I'm a quirky person. I like things a certain way. My husband calls me a perfectionist. I've gotten OCD a few times. I like to think of myself as quirky.
I'm a creature of habit. I like things to stay the same. I like routine. Don't we all? My desire for routine may be to a fault at times, but it's what gets me by in this crazy life I lead.
When 374 is out on a call, I like to be at home. I don't like to be out and about in town, or around people who are not in the fire community. It's hard for people who are not a fire spouse to understand the emotions we go through. It's a lifestyle you can't understand until you've lived it - sort of like people who don't have kids trying to sympathize with or give advice to those who have kids.
Today I found myself completely out of my element. I was in town running errands with my mom and sister when I got a text from my neighbor. "House fire in....." "Yep I have kids. House fully involved." My heart sank. I had errands that HAD to be run. I had groceries that HAD to be bought. I couldn't just drop what I was doing and run home, but it makes me so uneasy to be out when he's on a call. I like to be in my own home where I can worry and be nervous in private. Also, as morbid as it may be, I worry that if I'm out it would be harder to contact me if something happened to him on a scene.
My mom returned home while my sister and I finished up things in town. I was very anxious to get home. "Calm down!" my sister kept telling me. I rushed through each store, forgetting things each place I went. All the while in the back of my mind I kept thinking, "She just doesn't get it." To be fair - people don't get it. Fire families have their own ways of coping with the lifestyle. These quirks are my coping mechanisms.
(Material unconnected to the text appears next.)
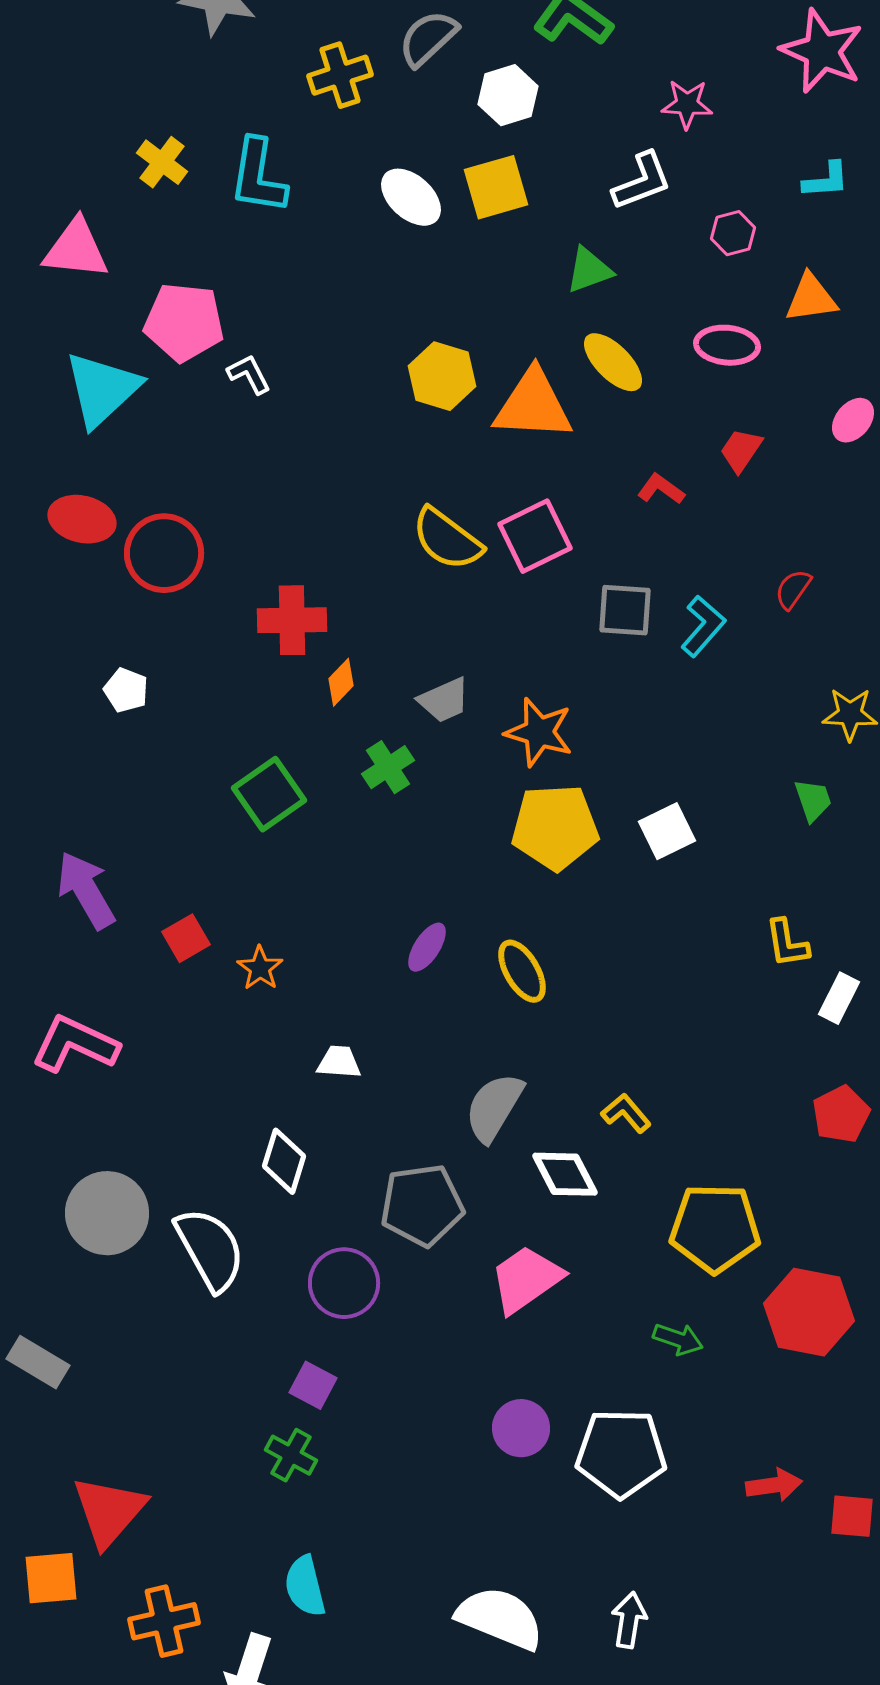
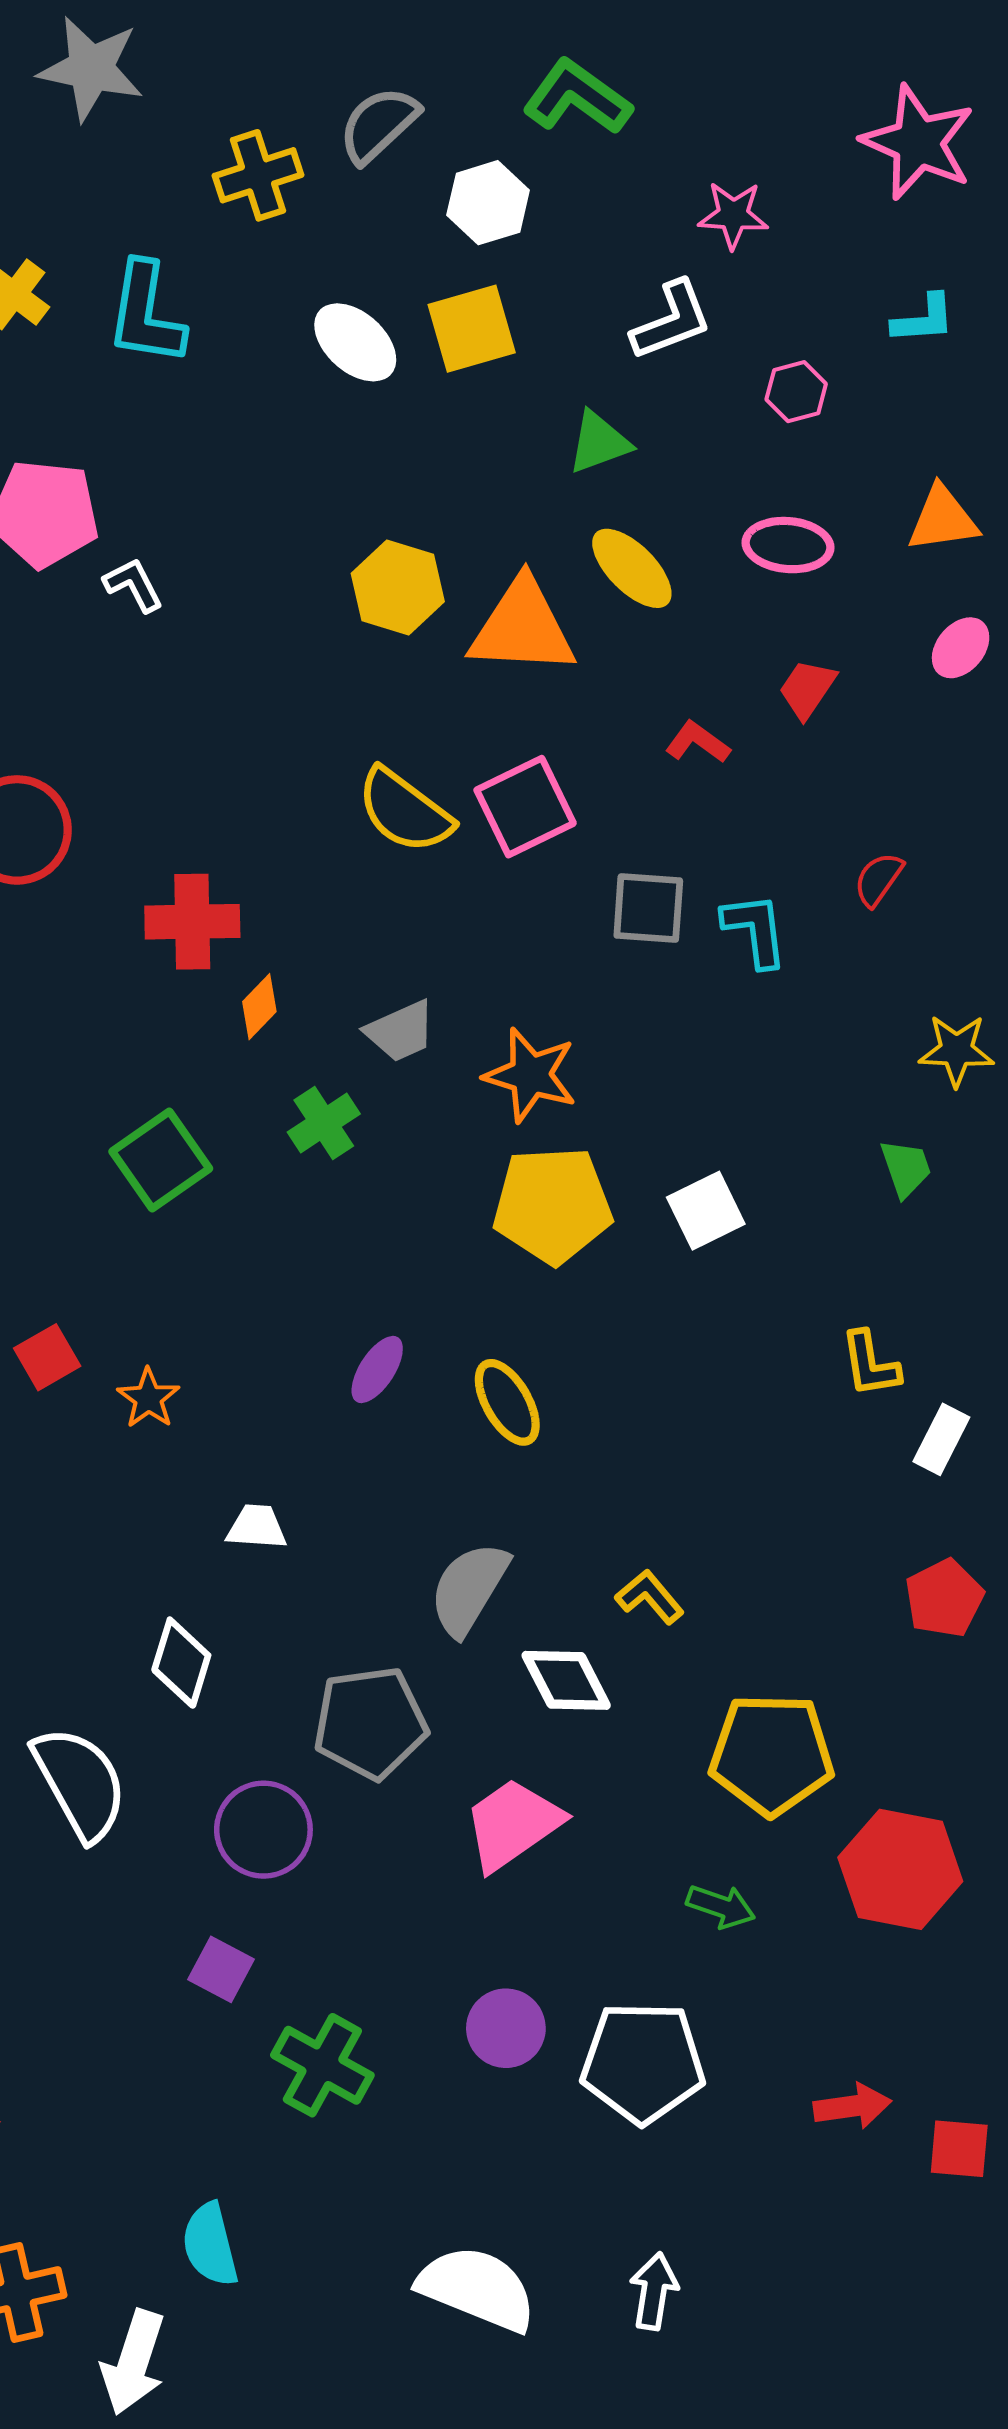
orange triangle: (811, 298) -> (943, 519), moved
cyan L-shape: (703, 626) -> (755, 930), turned -48
green cross: (291, 1455) -> (322, 2065), moved, size x1.4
It's hard for me to share these quirks and feelings with most people in my life. "Why do you worry yourself over it?" "Wouldn't you rather be out and be busy or having fun?" Those are usually some of the responses I get. There's really no way for me to help them understand. Sympathy is all you can expect. They can't empathize - they really, truly do not know what you are going through.
My anxiety is probably a little higher lately than normal. A volunteer fire department not too far from us lost a firefighter in a LODD within the last week. He left a wife and two very small children. His family has not been far from my thoughts since the day it happened. Situations like this make you more aware, more thankful for each call from which he comes home safe.
He finally returned home as I was sitting on Bubby's bed reading a bedtime story. Blaze barked as he walked in the front door. He stood in Bubby's doorway and almost immediately I caught a sniff of smoke and sweat. The smokey smell that fills my house after each call has become comforting. I almost miss it after it dissipates, until the next call. Again, another quirk.